Conversion to glucose/glycogen: The efficiency is low, and some F6P reversible glycolysis pathways generate G6P, which is then converted to glucose or glycogen, but the contribution is small.

5. Effects on blood glucose and insulin

Glucose:

Significantly elevated blood sugar: is the main source of blood sugar.

Intense stimulation of insulin secretion: Pancreatic beta cells directly sense an increase in blood sugar and secrete insulin.

Mannose:

Almost does not affect blood sugar: absorbs less, metabolizes without producing glucose, and does not rely on insulin.

Not stimulating insulin secretion: lacking effective blood glucose stimulation signals.

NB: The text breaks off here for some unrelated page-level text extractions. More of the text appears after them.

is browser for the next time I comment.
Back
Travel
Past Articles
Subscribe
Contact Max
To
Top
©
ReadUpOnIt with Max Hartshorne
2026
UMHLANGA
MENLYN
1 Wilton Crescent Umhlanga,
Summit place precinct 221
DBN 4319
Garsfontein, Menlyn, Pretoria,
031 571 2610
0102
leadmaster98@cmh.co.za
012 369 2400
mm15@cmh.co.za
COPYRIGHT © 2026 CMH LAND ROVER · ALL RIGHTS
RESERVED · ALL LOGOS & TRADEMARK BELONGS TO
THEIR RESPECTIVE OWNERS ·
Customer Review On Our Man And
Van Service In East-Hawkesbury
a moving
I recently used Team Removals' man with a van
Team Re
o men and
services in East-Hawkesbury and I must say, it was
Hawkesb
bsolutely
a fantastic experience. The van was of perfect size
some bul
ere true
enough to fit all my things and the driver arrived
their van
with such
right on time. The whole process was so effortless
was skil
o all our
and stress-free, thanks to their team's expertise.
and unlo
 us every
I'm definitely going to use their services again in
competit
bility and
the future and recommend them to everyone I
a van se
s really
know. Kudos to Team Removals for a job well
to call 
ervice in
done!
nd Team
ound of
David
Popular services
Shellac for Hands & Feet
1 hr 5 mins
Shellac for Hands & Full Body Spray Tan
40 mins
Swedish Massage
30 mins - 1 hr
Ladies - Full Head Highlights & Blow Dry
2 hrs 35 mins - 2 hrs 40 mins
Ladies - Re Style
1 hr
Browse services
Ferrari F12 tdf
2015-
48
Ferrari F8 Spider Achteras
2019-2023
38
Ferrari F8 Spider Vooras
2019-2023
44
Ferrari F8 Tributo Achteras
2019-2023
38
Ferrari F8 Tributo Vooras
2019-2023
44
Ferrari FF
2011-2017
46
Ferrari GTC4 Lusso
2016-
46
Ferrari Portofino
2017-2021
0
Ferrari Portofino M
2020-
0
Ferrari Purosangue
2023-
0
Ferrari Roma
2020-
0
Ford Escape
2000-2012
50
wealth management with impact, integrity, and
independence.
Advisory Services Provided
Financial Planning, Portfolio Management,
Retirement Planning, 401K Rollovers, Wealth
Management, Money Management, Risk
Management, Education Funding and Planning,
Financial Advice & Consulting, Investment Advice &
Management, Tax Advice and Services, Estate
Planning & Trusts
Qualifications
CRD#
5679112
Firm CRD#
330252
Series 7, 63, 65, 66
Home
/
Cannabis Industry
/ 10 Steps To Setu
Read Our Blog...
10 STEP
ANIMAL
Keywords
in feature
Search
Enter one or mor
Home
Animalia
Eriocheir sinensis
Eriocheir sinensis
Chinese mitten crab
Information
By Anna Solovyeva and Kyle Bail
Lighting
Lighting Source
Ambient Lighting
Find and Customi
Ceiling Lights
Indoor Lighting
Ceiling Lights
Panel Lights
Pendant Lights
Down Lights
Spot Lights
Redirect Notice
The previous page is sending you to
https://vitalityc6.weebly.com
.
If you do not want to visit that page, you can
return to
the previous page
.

6. Core differences in physiological functions

Glucose:

Core function: The main source of rapid energy (especially the brain, muscles, and red blood cells), maintaining blood sugar homeostasis.

Mannose:

Core function: A key precursor substance for glycosylation biosynthesis, supporting the structure and function of glycoproteins and glycolipids (cell recognition, signal transduction, immunity, protein folding, etc.).

Secondary function: Prevent urinary tract infections (by blocking bacterial adhesion).

7. Clinical application differences

Glucose:

Energy supplementation (infusion), hypoglycemic treatment, glucose tolerance test.

Mannose:

Prevention of recurrent urinary tract infections (mainly targeting Escherichia coli) and treatment of specific rare genetic glycosylation disorders (such as CDG Ib MPI deficiency).